Muscle Flashcards
Describe the ultra structural appearance of skeletal muscle and state which bands contain actin, myosin or both
Skeletal - striated
MHAZI - M line is in the H band which is in the A band. Z line is in the I band.
Actin - thin filament
Myosin - thick filament
Classify the three histological forms of muscle
Skeletal
Smooth
Cardiac
Outline the mechanisms of the sliding filament model of muscle contraction
Actin, tropomyosin and troponin molecules form the actin filaments
Myosin molecules make up myosin filaments
Calcium binds to troponin –> conformational change so tropomyosin moves –> binding site exposed
Stage 1 - Attachment - myosin head is tightly bound to actin molecule
Stage 2 - Release - ATP binds to myosin head causing it to uncouple from actin
Stage 3 - Bending - hydrolysis of ATP causes myosin head to bend and advance
Stage 4 - Force Generation - myosin head binds and causes power stroke (myosin returns to former position)

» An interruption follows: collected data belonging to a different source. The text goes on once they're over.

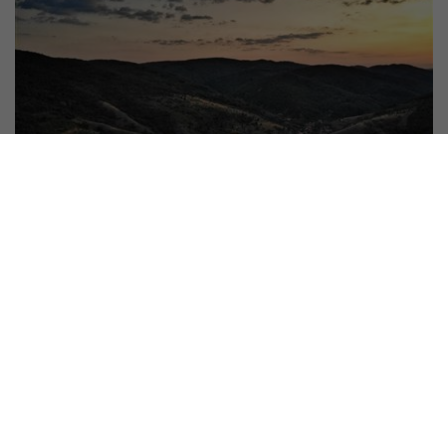
#
El mundo Yedoo
,
Todos los artículos Yedoo
Festival Banát. Výlet mimo prostor
a čas
28. 8. 2019 | Vendula Kosíková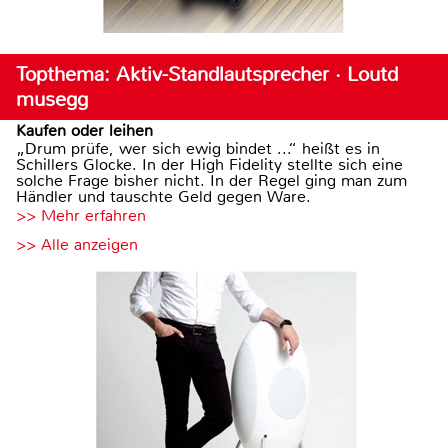
Topthema: Aktiv-Standlautsprecher · Loutd
musegg
Kaufen oder leihen
„Drum prüfe, wer sich ewig bindet ...“ heißt es in
Schillers Glocke. In der High Fidelity stellte sich eine
solche Frage bisher nicht. In der Regel ging man zum
Händler und tauschte Geld gegen Ware.
>> Mehr erfahren
>> Alle anzeigen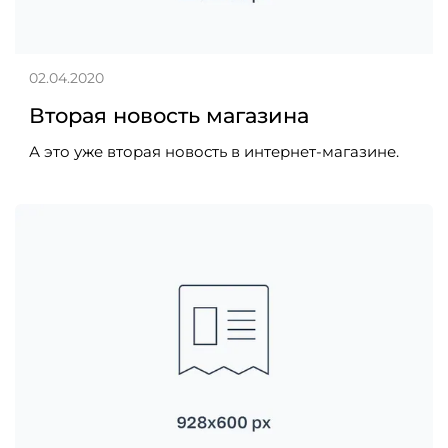
02.04.2020
Вторая новость магазина
А это уже вторая новость в интернет-магазине.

Stage 5 - Reattachment - myosin head binds tightly again and cycle repeats
Describe the mechanism of innervation of muscle and excitation contraction coupling
- Action potential arrives –> voltage gated calcium ion channels open –> calcium flows from extracellular fluid into presynaptic neurone’s intracellular fluid
- Influx of calcium –> neurotransmitter vesicles to move and fuse with membrane –> release of ACh into synaptic cleft
- ACh diffuses across cleft –>
binds to receptors on motor end plate - Post synaptic receptors open –> potassium out, sodium in (depolarisation) –> spreads to T tubules
- Voltage sensor proteins of T tubule membranes change conformation
- Gated calcium ion channels of terminal cisternae activate –> calcium ions released from cisternae –> sarcoplasm
- Calcium ions bind to troponin –> contraction cycle –> calcium ions are returned to terminal cisternae
Explain the mechanical continuity of muscle fibres, muscle sheath, tendons and bone
Muscle fibre (endomysium) --> fascicle (perimysium) --> epimysium Endo - inside, peri - around, epi - on/above
Explain the hierarchical composition of a typical muscle, outlining the principal components at molecular, organellar, cellular, histological and regional anatomical levels
Fascicles –> fibres (cells) –> myofibrils –> myofilaments (actin, myosin)

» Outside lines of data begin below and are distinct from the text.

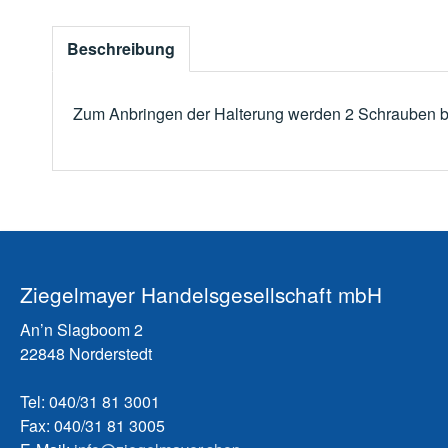
Beschreibung
Zum Anbringen der Halterung werden 2 Schrauben be
Ziegelmayer Handelsgesellschaft mbH
An’n Slagboom 2
22848 Norderstedt
Tel: 040/31 81 3001
Fax: 040/31 81 3005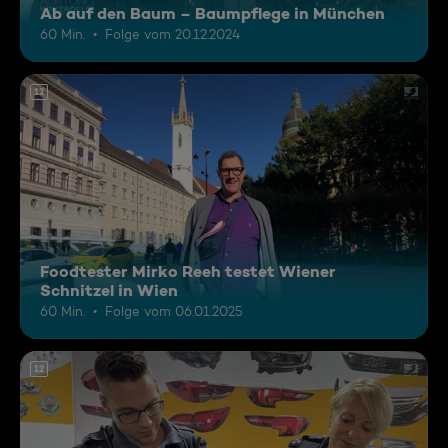
Ab auf den Baum – Baumpflege in München
60 Min.
Folge vom 20.12.2024
12
Foodtester Mirko Reeh testet Wiener
Schnitzel in Wien
60 Min.
Folge vom 06.01.2025
12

Describe the limited natures of repair possible in a mature muscle
Skeletal - cells cannot divide tissue can regenerate by mitotic activity of satellite cells (hyperplasia follows muscle injury), satellite cells fuse with existing cells to increase mass (hypertrophy), gross damage is repaired by connective tissue (scar), if blood or nerve supply is interrupted, muscle cells degenerate and are replaced by fibrous tissues
Smooth - cells maintain mitotic activity and can form new cells e.g. in pregnant uterus (hypertrophy and hyperplasia)
Cardiac - incapable of regeneration, following damage fibroblasts invade, divide and lay down scar tissue
Describe the histology of heart and smooth muscle, relating structure to function
Cardiac:
Striated
Centrally positioned nuclei
Branching - intercalated discs for electrical and mechanical coupling to other cells
Gap junctions - electrical coupling
Adherens type junctions - anchor cells, provide anchorage for actin
T tubules are in line with Z bands
Smooth:
Not striated
Spindle shaped with central nucleus
Contraction is slower, more sustained and requires less ATP
Capable of being stretched
Responds to stimuli in form of nerve signals, hormones, drugs, blood gases
Thick and thin filaments are arranged diagonally - contracts in a twisting way
Outline the structure and function of the Purkinje fibres of the heart
Purkinje fibres (modified monocytes) transmit action potentials to the ventricles from the AVN. They are large cells with abundant glycogen, sparse myofilaments, extensive gap junction sites They conduct action potentials rapidly compared to regular cardiac muscle - ventricles contract in a synchronous manner.